Bolz-Weber: Der Mensch ist erst nach dem ersten Atemzug ein Mensch

Nadia Bolz-Weber bei ihrem Auftritt auf dem Deutschen Evangelischen Kirchentag 2017. Foto: idea/Wolfgang Köbke
Nadia Bolz-Weber bei ihrem Auftritt auf dem Deutschen Evangelischen Kirchentag 2017. Foto: idea/Wolfgang Köbke

Washington/Denver (idea) – Die US-amerikanische Pfarrerin und Bestsellerautorin Nadia Bolz-Weber (Denver) plädiert für das Recht auf Abtreibung.
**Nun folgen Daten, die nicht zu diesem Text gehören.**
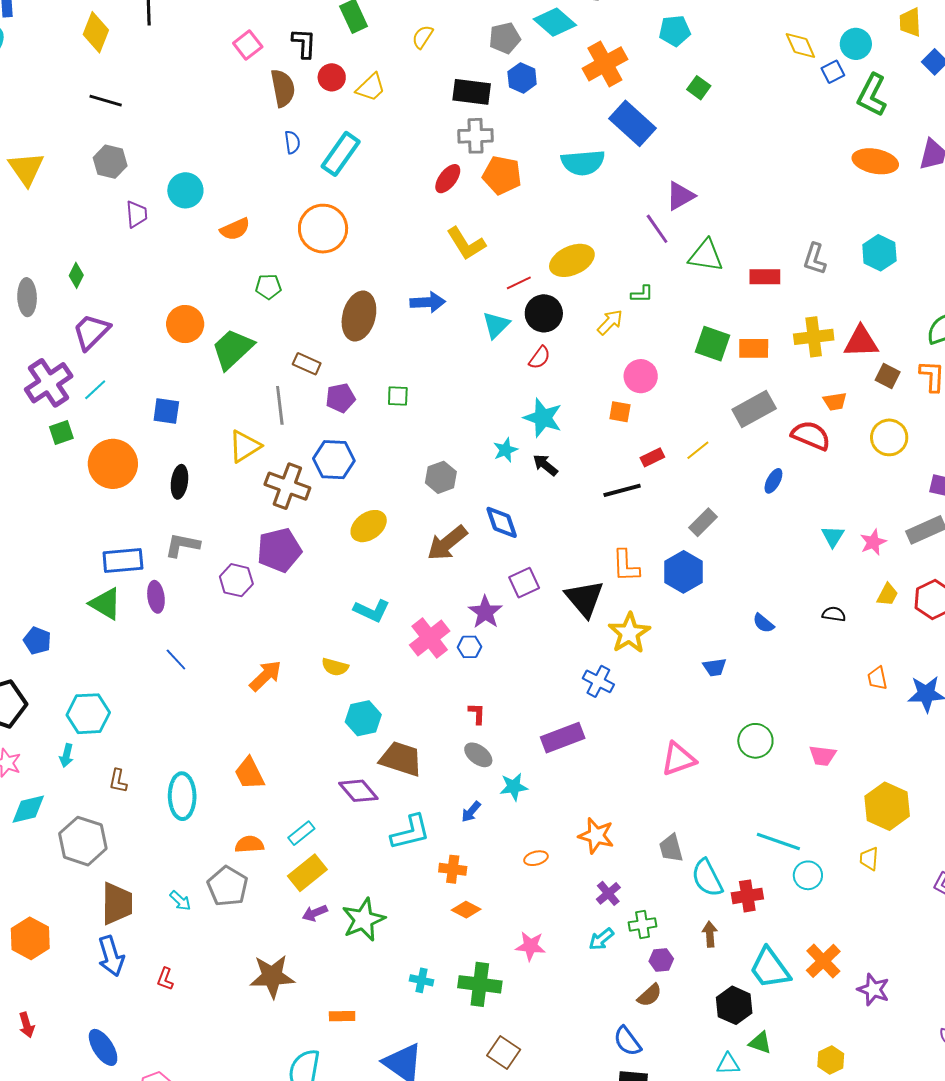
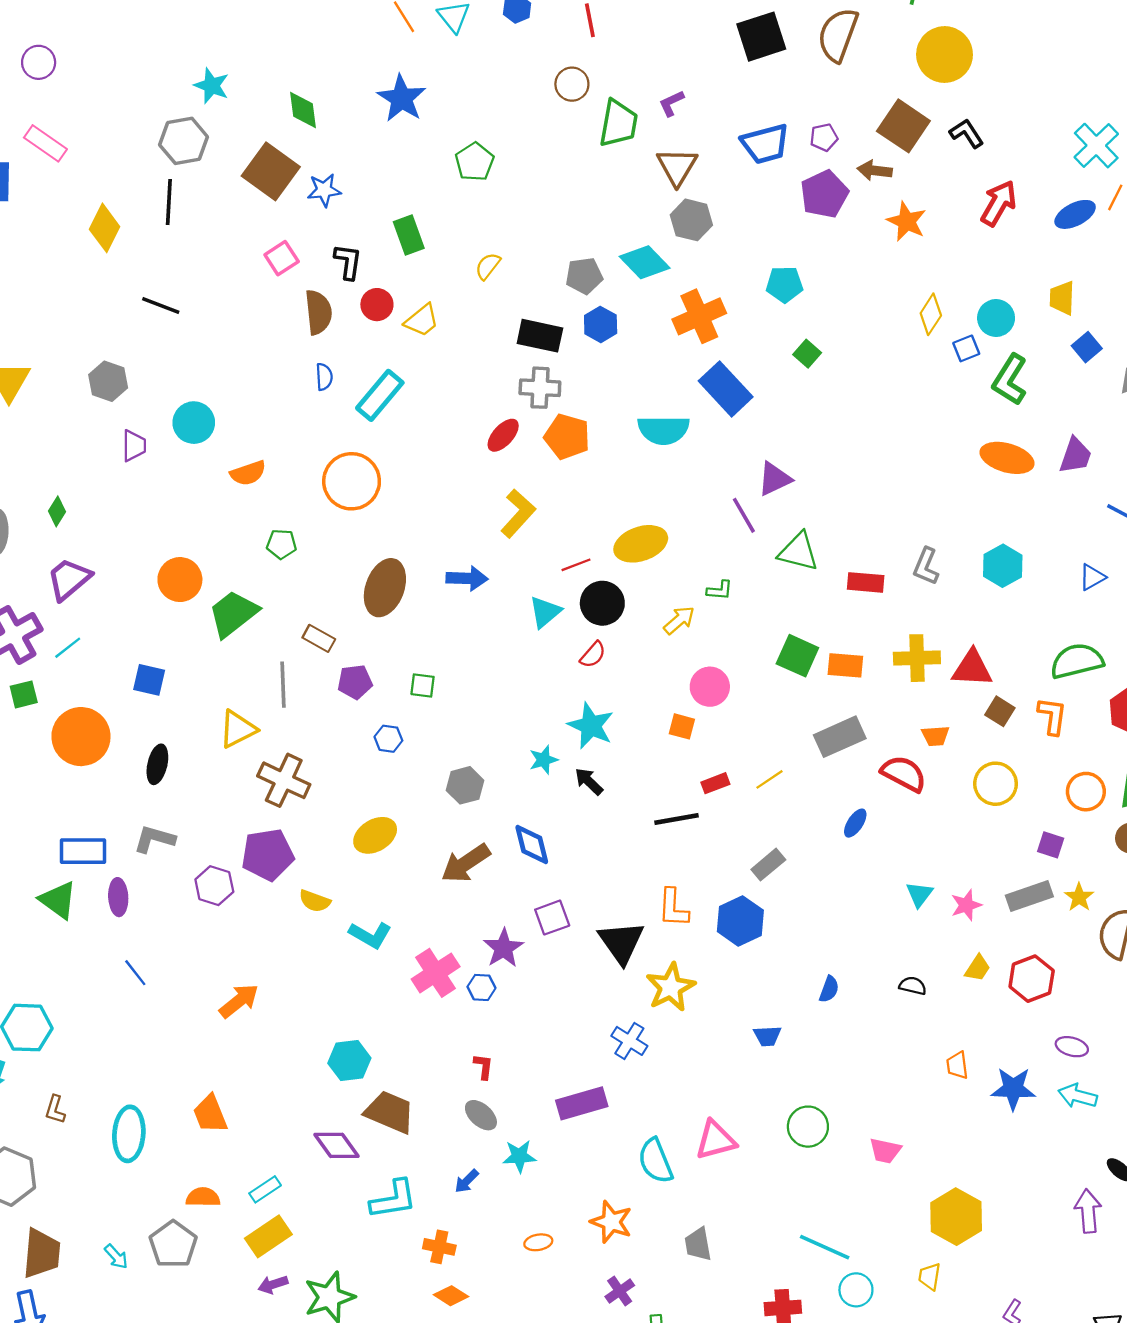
yellow diamond: (800, 45) -> (931, 314), turned 52
black line: (106, 101) -> (161, 306), moved
yellow L-shape: (466, 244) -> (518, 513), turned -111
blue hexagon: (334, 460) -> (388, 739), moved, size x0.6
blue semicircle: (763, 623) -> (829, 989), turned -115
yellow semicircle: (335, 667) -> (315, 901), moved
cyan semicircle: (707, 878) -> (656, 1161), moved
Sie habe selbst abgetrieben, bekannte sie erstmals öffentlich gegenüber dem US-Radiosender NPR (Washington) in einem Interview über ihr neues Buch „Shameless: A Sexual Reformation“ (Schamlos: Eine sexuelle Reformation). Sie begründete ihre Haltung zur Abtreibung mit der Schöpfungsgeschichte in der Bibel (1. Mose 2,7). So wie Gott den Menschen aus Staub geformt und ihm seinen Odem in die Nase geblasen habe, so gebe es einen Zusammenhang mit dem Menschsein und dem Atem. Der Mensch werde erst ein Mensch, wenn er selbstständig atme. Deshalb könne eine Frau bis zu dem Moment, in dem das Kind nach Luft schnappt, entscheiden, „ob sie die Schwangerschaft durchzieht oder nicht“. Sie räumte ein, dass ihre Haltung unter evangelikalen Christen in den USA höchst umstritten sei. Doch wolle sie ungewollt Schwangere ermutigen, sich bewusst für oder gegen das Kind entscheiden zu können: „Diese Idee, dass Leben und Atem miteinander verbunden sind, ist etwas, woran die Menschen festhalten können, wenn sie eine Bindung an das jüdisch-christliche Denken haben.“ In ihrem Buch übt sie scharfe Kritik an der in vielen konservativen US-Kirchengemeinden verbreiteten Ansicht, dass Sex ausschließlich in die Ehe gehört. Sie plädiert für mehr Freiheit, weil Gott Schöpfer auch der Sexualität sei.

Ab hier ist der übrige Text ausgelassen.